There was a great deal of religious ambivalence about Zionism in its early years. On one hand, the return to the Land of Israel had always been a religious aspiration of the Jewish people, and yet the nascent movement was a secular movement to its core, whether in the neutral sense that it viewed state-building as a non-religious endeavor, or in the anti-religious sense of jettisoning the exilic Jewish past in favor of a new Jew and a new anticlerical and anti-bourgeois ideology.
Some rabbis advocated making common cause with religiously neutral forms of Zionism, but the majority opposed the new movement as long as it would remain a secular movement.
A third attitude, which came to dominate religious Zionism, was articulated by Rabbi Abraham Isaac Kook in the early 20th century. In his view, even the arch-secularist, anticlerical Zionist pioneers were animated by pure and holy motives. He contended that in order for the ultimate redemption to occur, the Jewish people would have to rebuild the material aspect of its existence, an aspect that had been neglected in the long exile. According to Rabbi Kook, the Marxist materialism of secular ideologues was a necessary step in the redemptive process ushered in by Zionism. In this sense, despite their outward contempt and hatred for the Jewish religion, these Zionist pioneers were motivated by messianic zeal to create a Jewish utopia in their ancient homeland.
Rabbi Kook’s view drew criticism from religious Jews of his time, who felt that he gave to much credit, and even ascribed a degree of sanctity, to those who sought to cast off the yoke of heaven. Yet he was also criticized by secularists who felt he was misinterpreting their motives and movements as being religiously motivated when in fact the opposite was the case. Relatively recently, Sefi Rachlevsky criticized Rabbi Kook’s view of secularism in a book called The Messiah’s Donkey. The book is named for a talmudic metaphor that Rabbi Kook applied to secular Zionism—the materialist movement (the Hebrew word for “material”—homer—is closely linked to the word for “donkey”—hamor) that presages and will ultimately be subordinate to the true messianic redemption. Indeed, at first glance, it seems that Rabbi Kook’s noble attempt to view a massive rebellion against religion as a subtly religious movement was too optimistic and misguided.
Reading and reviewing Ari Shavit’s My Promised Land: The Triumph and Tragedy of Israel has given me a new appreciation of Rabbi Kook’s claim. Shavit, whether he is aware of it or not, constantly uses religious language to describe even the most secular manifestations of Zionism and Israel. On the very first page of his introduction, he refers to Israel as “the third Jewish temple.” Politicians Moshe Dayan and Yossi Beilin, neither of whom are known for their appreciation of Jewish religion, are quoted in the book as using the temple imagery. At Ein Harod, one of the first kibbutzim and a bastion of Marxism, a “new Old Testament” is being written; the communal dining room becomes a place of worship; charismatic ideologue Yitzhak Tabenkin becomes the “rabbi” who “rises up religiously” against religion (p. 42). Shmaryahu Gutman, a youth leader enamored with the idea of the new Jew with a new national mythos, transforms Masada into a potent symbol of Zionism’s assumption of “the Messiah’s sacred mission.” It is clear throughout the book that the idealism and utopianism that attracted the early pioneers cannot be decoupled from Judaism’s redemptive, religious, messianic vision.
Yet it is clear that Shavit thinks Israel is by the secular and for the secular. Religious Judaism, he agrees with the early secularists, is a Diaspora phenomenon, and has proven that it can flourish outside Israel.
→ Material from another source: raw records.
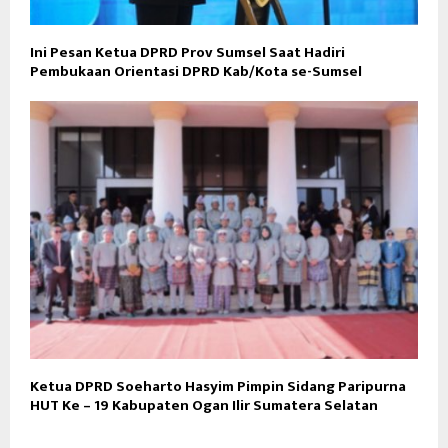
Ini Pesan Ketua DPRD Prov Sumsel Saat Hadiri
Pembukaan Orientasi DPRD Kab/Kota se-Sumsel
Ketua DPRD Soeharto Hasyim Pimpin Sidang Paripurna
HUT Ke – 19 Kabupaten Ogan Ilir Sumatera Selatan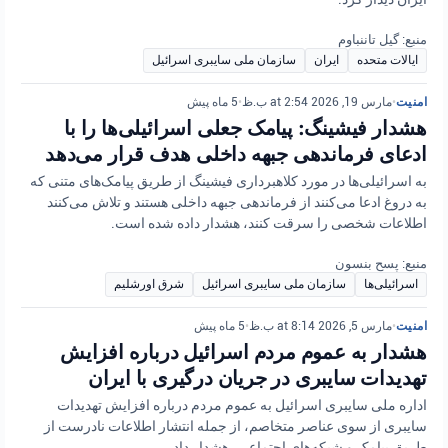
منبع: گیل تاننباوم
ایالات متحده
ایران
سازمان ملی سایبری اسرائیل
امنیت
•
مارس 19, 2026 at 2:54 ب.ظ
•
5 ماه پیش
هشدار فیشینگ: پیامک جعلی اسرائیلی‌ها را با
ادعای فرماندهی جبهه داخلی هدف قرار می‌دهد
به اسرائیلی‌ها در مورد کلاهبرداری فیشینگ از طریق پیامک‌های متنی که
به دروغ ادعا می‌کنند از فرماندهی جبهه داخلی هستند و تلاش می‌کنند
اطلاعات شخصی را سرقت کنند، هشدار داده شده است.
منبع: پسح بنسون
اسرائیلی‌ها
سازمان ملی سایبری اسرائیل
شرق اورشلیم
امنیت
•
مارس 5, 2026 at 8:14 ب.ظ
•
5 ماه پیش
هشدار به عموم مردم اسرائیل درباره افزایش
تهدیدات سایبری در جریان درگیری با ایران
اداره ملی سایبری اسرائیل به عموم مردم درباره افزایش تهدیدات
سایبری از سوی عناصر متخاصم، از جمله انتشار اطلاعات نادرست از
طریق پیامک و شبکه‌های اجتماعی، هشدار داد.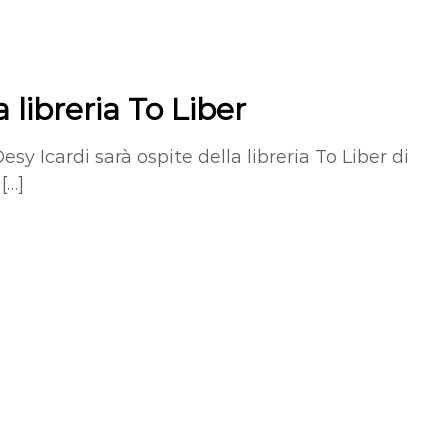
 libreria To Liber
esy Icardi sarà ospite della libreria To Liber di
[…]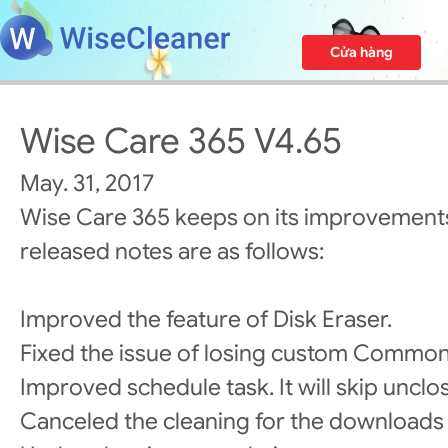
Cửa hàng
Wise Care 365 V4.65
May. 31, 2017
Wise Care 365 keeps on its improvements
released notes are as follows:
Improved the feature of Disk Eraser.
Fixed the issue of losing custom Common
Improved schedule task. It will skip uncl
Canceled the cleaning for the downloads 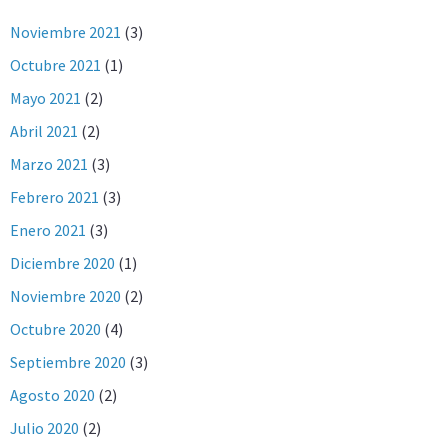
Noviembre 2021
(3)
Octubre 2021
(1)
Mayo 2021
(2)
Abril 2021
(2)
Marzo 2021
(3)
Febrero 2021
(3)
Enero 2021
(3)
Diciembre 2020
(1)
Noviembre 2020
(2)
Octubre 2020
(4)
Septiembre 2020
(3)
Agosto 2020
(2)
Julio 2020
(2)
Within Israel, he claims, religious Judaism merely contributes to the dissolution of the state. In fact, he lays much of the blame for the corruption of his beautiful old Israel at the doorstep of the mostly Orthodox Jews who spearheaded the movement to settle Judea and Samaria, the West Bank territories that Israel conquered in 1967. It is striking, and quite ironic, that he damns this movement for being messianic, when so much of Zionism emerged from the same soil of redemptive yearnings.
It seems, then, that Rabbi Kook’s diagnosis of secular forms of Zionism has more to recommend it than meets the eye. At least in his day, secularist forms of Zionism consciously or unconsciously adopted and adapted ancient Jewish yearnings for a perfected society and world. Unfortunately, the contemporary disavowal of openly messianic Zionism, often for very good reasons, obscures the fact that even secularist forms of Zionism had messianist roots. This allows writers like Ari Shavit to level harsh criticism at contemporary manifestations of religion and messianism without recognizing some of those same manifestations in his blind spot. Perhaps if he had recognized them, he would be a bit more generous toward contemporary manifestations, or a bit more critical of the messianisms that produced the good old Israel he longs for.